On the day of his release, Burnett climbed to the top of a cliff overlooking the ocean. He sat with his sister, who was 13 when he was arrested, and realized she aged to look just like their mother. He took quiet drives down the same roads his prison bus would take from one institution to another.

“It took a long time for my freedom to feel real,” he said. “I was a different person. I went from a person who never took responsibility or accountability to a scholar and someone just full of love.”

In July of this year, Burnett got to walk the stage at his graduation ceremony on campus.

“It still is the best thing that ever happened to me,” Burnett said.

Today, Burnett is completing his Master’s degree in communications at Cal State LA while working as a member of Human Rights Watch’s Leadership Council, a nationwide program that campaigns against the practice of sentencing people to life without parole.

‘This is not a luxury, it’s a necessity’

When Kamran Afary watched his students cross the stage to receive their diplomas, he said he couldn’t help but cry.

Afary, a communications studies associate professor at Cal State LA, is one of the 15 professors who teach in-person classes at the prison.

“Emotionally it was a site to behold as I stood watching them walk the stage, tears of joy coming down, with sadness about the loss and hope about a different future,” Afary told CNN.

“I’ve seen them grow tremendously and develop and transform and become articulate advocates and spokespeople and researchers and scholars. I’m very blessed to have the opportunity to work with them.”

Afary has always been an outspoken advocate for incarcerated individuals, many who don’t get opportunities to access an education that could change their lives.

The professor, who teaches interpersonal communication, health communication, and performance and social change, also uses his classes to teach conflict management techniques.

“This is not a luxury, it’s a necessity.
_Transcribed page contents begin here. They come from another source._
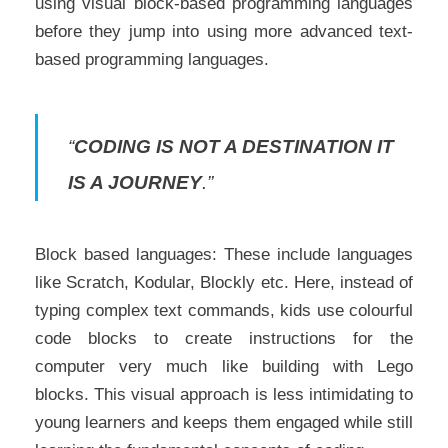
using visual block-based programming languages
before they jump into using more advanced text-
based programming languages.
“
CODING IS NOT A DESTINATION IT
IS A JOURNEY
.”
Block based languages: These include languages
like Scratch, Kodular, Blockly etc. Here, instead of
typing complex text commands, kids use colourful
code blocks to create instructions for the
computer very much like building with Lego
blocks. This visual approach is less intimidating to
young learners and keeps them engaged while still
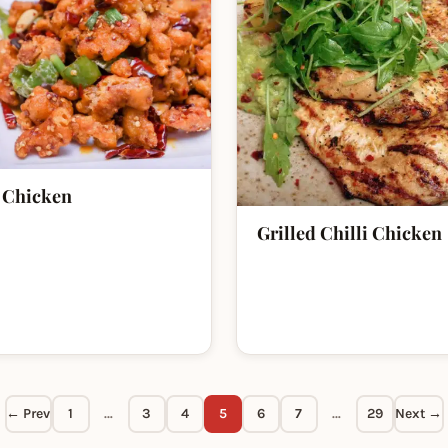
 Chicken
Grilled Chilli Chicken
← Prev
1
…
3
4
5
6
7
…
29
Next →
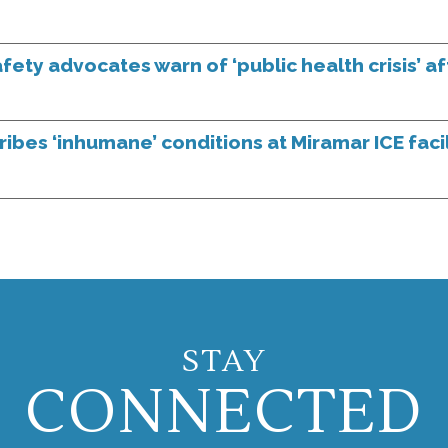
ety advocates warn of ‘public health crisis’ a
bes ‘inhumane’ conditions at Miramar ICE facil
STAY
CONNECTED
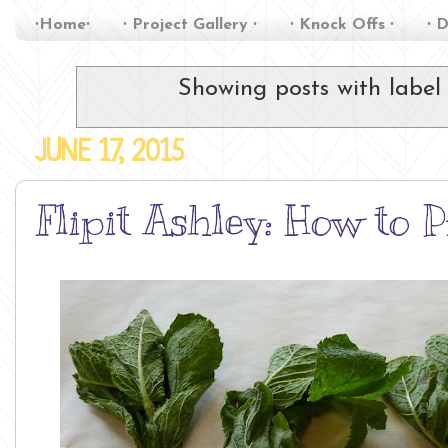
∙Home∙
∙ Project Gallery ∙
∙ Knock Offs ∙
∙ D
Showing posts with labe
JUNE 17, 2015
Flipit Ashley: How to 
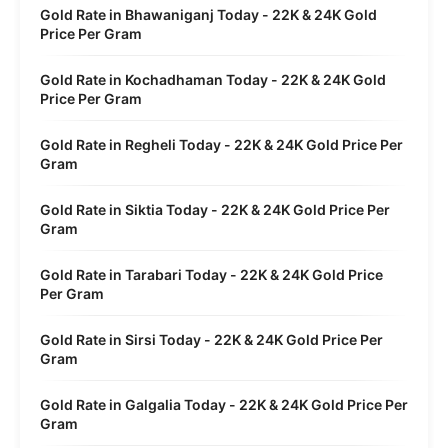
Gold Rate in Bhawaniganj Today - 22K & 24K Gold
Price Per Gram
Gold Rate in Kochadhaman Today - 22K & 24K Gold
Price Per Gram
Gold Rate in Regheli Today - 22K & 24K Gold Price Per
Gram
Gold Rate in Siktia Today - 22K & 24K Gold Price Per
Gram
Gold Rate in Tarabari Today - 22K & 24K Gold Price
Per Gram
Gold Rate in Sirsi Today - 22K & 24K Gold Price Per
Gram
Gold Rate in Galgalia Today - 22K & 24K Gold Price Per
Gram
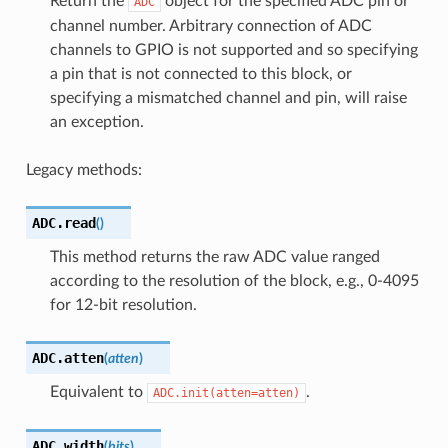
Return the
object for the specified ADC pin or
ADC
channel number. Arbitrary connection of ADC
channels to GPIO is not supported and so specifying
a pin that is not connected to this block, or
specifying a mismatched channel and pin, will raise
an exception.
Legacy methods:
ADC.
read
(
)
This method returns the raw ADC value ranged
according to the resolution of the block, e.g., 0-4095
for 12-bit resolution.
ADC.
atten
(
atten
)
Equivalent to
.
ADC.init(atten=atten)
ADC.
width
(
bits
)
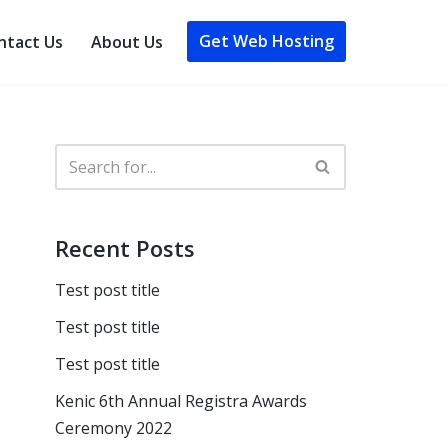
Get Web Hosting
ntact Us
About Us
Recent Posts
Test post title
Test post title
Test post title
Kenic 6th Annual Registra Awards
Ceremony 2022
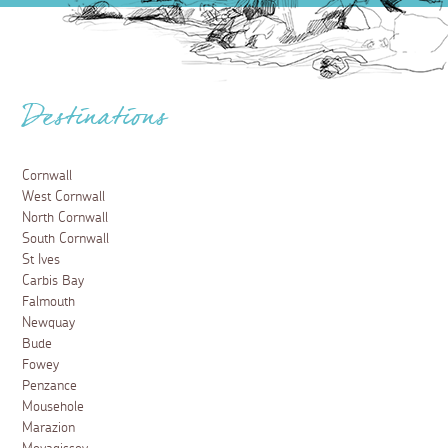
Destinations
Cornwall
West Cornwall
North Cornwall
South Cornwall
St Ives
Carbis Bay
Falmouth
Newquay
Bude
Fowey
Penzance
Mousehole
Marazion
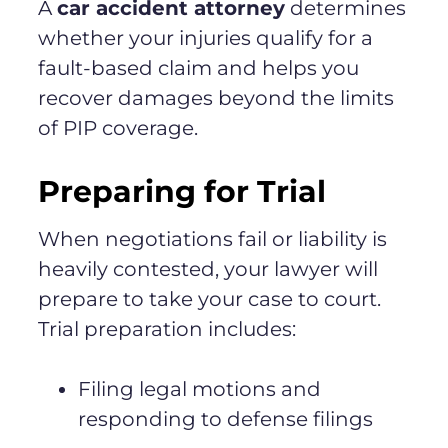
A
car accident attorney
determines
whether your injuries qualify for a
fault-based claim and helps you
recover damages beyond the limits
of PIP coverage.
Preparing for Trial
When negotiations fail or liability is
heavily contested, your lawyer will
prepare to take your case to court.
Trial preparation includes:
Filing legal motions and
responding to defense filings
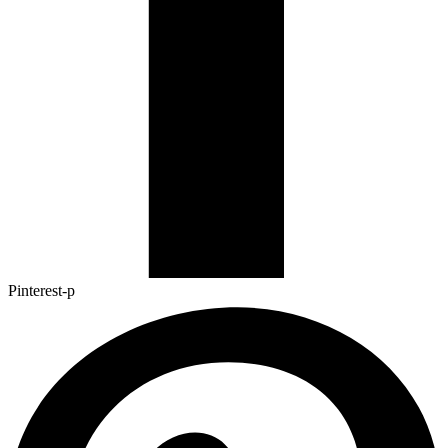
Pinterest-p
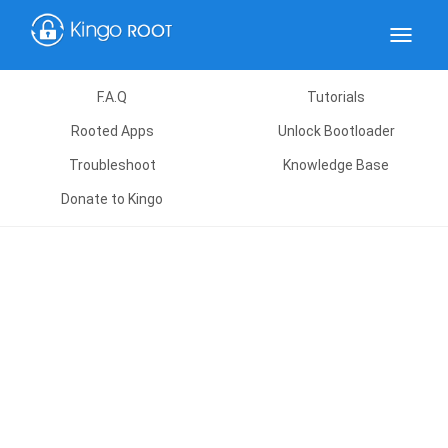
Toggle
navigat
F.A.Q
Tutorials
Rooted Apps
Unlock Bootloader
Troubleshoot
Knowledge Base
Donate to Kingo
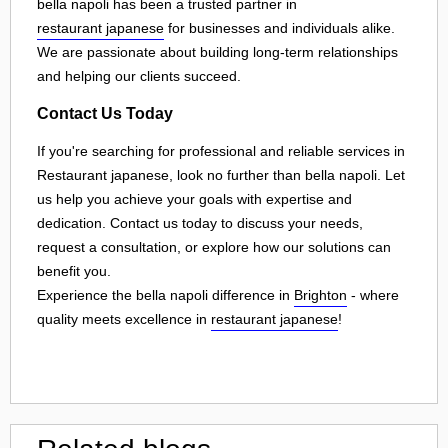
bella napoli has been a trusted partner in
restaurant japanese
for businesses and individuals alike.
We are passionate about building long-term relationships
and helping our clients succeed.
Contact Us Today
If you're searching for professional and reliable services in
Restaurant japanese, look no further than bella napoli. Let
us help you achieve your goals with expertise and
dedication. Contact us today to discuss your needs,
request a consultation, or explore how our solutions can
benefit you.
Experience the bella napoli difference in
Brighton
- where
quality meets excellence in
restaurant japanese
!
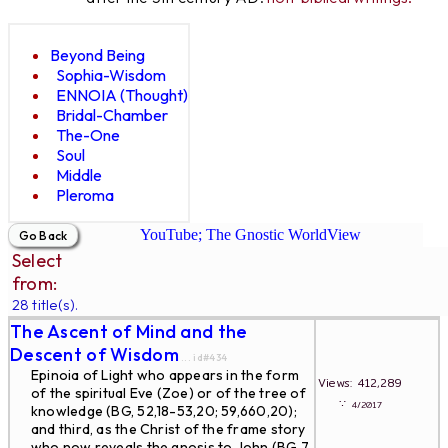
Beyond Being
Sophia-Wisdom
ENNOIA (Thought)
Bridal-Chamber
The-One
Soul
Middle
Pleroma
YouTube; The Gnostic WorldView
Select
from:
28 title(s).
The Ascent of Mind and the
Descent of Wisdom
... id#434
Epinoia of Light who appears in the form
Views: 412,289
of the spiritual Eve (Zoe) or of the tree of
∵
4/2017
knowledge (BG, 52,18-53,20; 59,660,20);
and third, as the Christ of the frame story
who now reveals the gnosis to John (BG 7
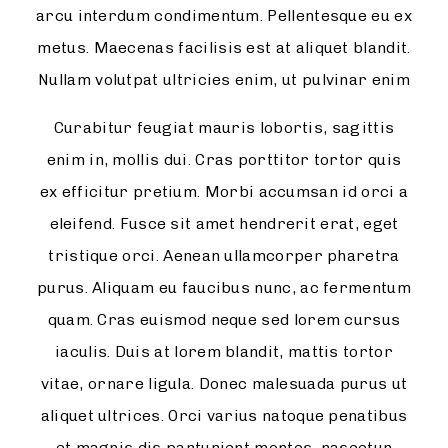
arcu interdum condimentum. Pellentesque eu ex
metus. Maecenas facilisis est at aliquet blandit.
Nullam volutpat ultricies enim, ut pulvinar enim
Curabitur feugiat mauris lobortis, sagittis
enim in, mollis dui. Cras porttitor tortor quis
ex efficitur pretium. Morbi accumsan id orci a
eleifend. Fusce sit amet hendrerit erat, eget
tristique orci. Aenean ullamcorper pharetra
purus. Aliquam eu faucibus nunc, ac fermentum
quam. Cras euismod neque sed lorem cursus
iaculis. Duis at lorem blandit, mattis tortor
vitae, ornare ligula. Donec malesuada purus ut
aliquet ultrices. Orci varius natoque penatibus
et magnis dis parturient montes, nascetur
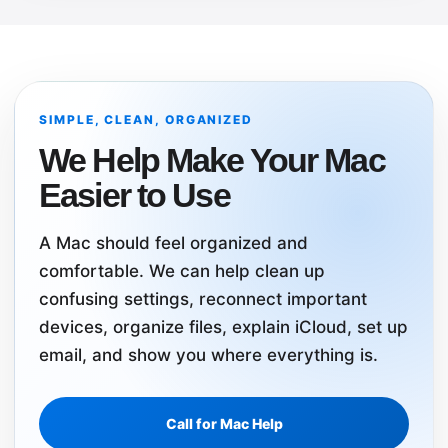
SIMPLE, CLEAN, ORGANIZED
We Help Make Your Mac
Easier to Use
A Mac should feel organized and
comfortable. We can help clean up
confusing settings, reconnect important
devices, organize files, explain iCloud, set up
email, and show you where everything is.
Call for Mac Help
We need to change the environment of prisons from a correctional, punishment facility that cages people and isolates them,” Afary said. “We need to move away from all the stigmatizing and dehumanization that happens in prisons, and education is a very important part of that.”

While some argue incarcerated people do not deserve a second chance because of the crimes they committed, Afary says education is the key to create a healing environment both inside and outside prison walls.

“The men who graduated, myself included, are super appreciative of having a second chance at life and coming home, but we understand that we have a great responsibility to the families we devastated,” Burnett said.

“The public should know that. Our education isn’t a free pass to wipe our slates clean. It’s an acknowledgment that we have to change our lives to be accountable, and education is what allows us to do that.”